Pocos reaccionan a este desafío con tanta energía como James Randi, «el asombroso», que se describe a sí mismo con precisión como un hombre enfadado. La supervivencia hasta nuestros días del misticismo antediluviano y la superstición no le enoja tanto como la aceptación acrítica de las obras de misticismo y superstición que pueden defraudar, humillar y a veces incluso matar. Como todos nosotros, Randi es imperfecto: a veces es intolerante y condescendiente y no siente ninguna simpatía por las fragilidades humanas que fundamentan la credulidad. Le suelen pagar por sus conferencias y actuaciones, pero nada comparable a lo que recibiría si declarase que sus trucos derivan de poderes psíquicos o divinos, o de influencias extraterrestres (la mayoría de prestidigitadores profesionales de todo el mundo parece creer en la realidad de los fenómenos psíquicos... según los sondeos de sus opiniones). Como prestidigitador, Randi ha trabajado mucho para desenmascarar a videntes remotos, «telépatas» y curanderos que han estafado al público. Hizo una demostración de los sencillos engaños y apreciaciones erróneas mediante los cuales los psíquicos que doblan cucharas (1) habían conseguido que físicos teóricos prominentes reconocieran la existencia de nuevos fenómenos físicos. Ha recibido un amplio reconocimiento entre los científicos y es poseedor de una beca de la Fundación MacArthur (llamada «de genio»). Un crítico le acusó de estar «obsesionado con la realidad». Ojalá pudiera decirse lo mismo de nuestra nación y nuestra especie.
Randi ha hecho más que nadie en épocas recientes para poner al descubierto la simulación y el fraude en el lucrativo negocio de la curación mediante la fe. Examina las pruebas. Comenta los cotilleos. Escucha la corriente de información «milagrosa» que llega al curandero itinerante... no por inspiración divina, sino por radio, a 39'17 megaherzios de frecuencia, transmitida por su esposa entre bastidores (2). Randi descubre que los que se levantan de las sillas de ruedas y, según se afirma, han sido curados, nunca habían estado confinados a sillas de ruedas: un acomodador los invitó a sentarse en ellas. Desafía a los curanderos a proporcionar pruebas médicas serias para dar validez a sus reclamaciones. Invita a las agencias locales y federales del gobierno a aplicar la ley contra el fraude y la mala práctica médica. Critica a los medios de información por su estudiado alejamiento del tema. Revela el desprecio profundo de esos curanderos hacia sus pacientes y parroquianos. (...) Creo que es una suerte que James Randi descorra la cortina. Pero sería tan peligroso confiarle a él el desenmascaramiento de todos los matasanos, farsantes y tonterías del mundo como creer a esos mismos charlatanes. Si no queremos que nos engañen, debemos ocuparnos de ello nosotros mismos.
Notas del autor del blog:
(1) Se hace referencia a Uri Geller, otrora célebre estafador al que Randi se empeñó en perseguir de modo inmisericorde.

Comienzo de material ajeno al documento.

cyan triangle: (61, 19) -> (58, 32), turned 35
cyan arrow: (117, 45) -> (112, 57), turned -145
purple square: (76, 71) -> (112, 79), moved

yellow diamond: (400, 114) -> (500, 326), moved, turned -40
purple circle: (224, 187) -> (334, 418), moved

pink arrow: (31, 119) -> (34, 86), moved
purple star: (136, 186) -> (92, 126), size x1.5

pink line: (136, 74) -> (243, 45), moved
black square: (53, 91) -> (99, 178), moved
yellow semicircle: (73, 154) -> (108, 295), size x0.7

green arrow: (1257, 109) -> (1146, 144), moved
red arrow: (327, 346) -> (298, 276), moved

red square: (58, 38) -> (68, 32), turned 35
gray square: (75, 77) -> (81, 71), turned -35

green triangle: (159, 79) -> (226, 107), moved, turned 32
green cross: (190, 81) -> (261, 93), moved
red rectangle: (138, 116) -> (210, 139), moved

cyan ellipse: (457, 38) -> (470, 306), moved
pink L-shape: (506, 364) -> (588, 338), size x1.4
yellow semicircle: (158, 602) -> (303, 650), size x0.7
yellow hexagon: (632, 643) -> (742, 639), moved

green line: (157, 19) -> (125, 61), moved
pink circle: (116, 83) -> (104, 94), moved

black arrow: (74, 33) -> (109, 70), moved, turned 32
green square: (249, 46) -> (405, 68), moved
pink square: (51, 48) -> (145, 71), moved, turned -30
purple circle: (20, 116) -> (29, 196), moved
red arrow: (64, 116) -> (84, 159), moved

(2) El caso de Peter Popoff, que pretendidamente adivinaba información personal de miembros del público (datos personales, las enfermedades que padecían...). Para hacerlo, tal como se explica en el texto, recurría a algo tan escasamente paranormal como la tecnología: su cómplice le transmitía esa información a un pinganillo que ocultaba en su oído. Ella la había conseguido previamente gracias a que, al entrar al espectáculo, a los asistentes se les pedía que rellenaran unas tarjetas con esa misma información. Asombroso que nadie atase cabos... tal sería el deseo de creer de sus seguidores.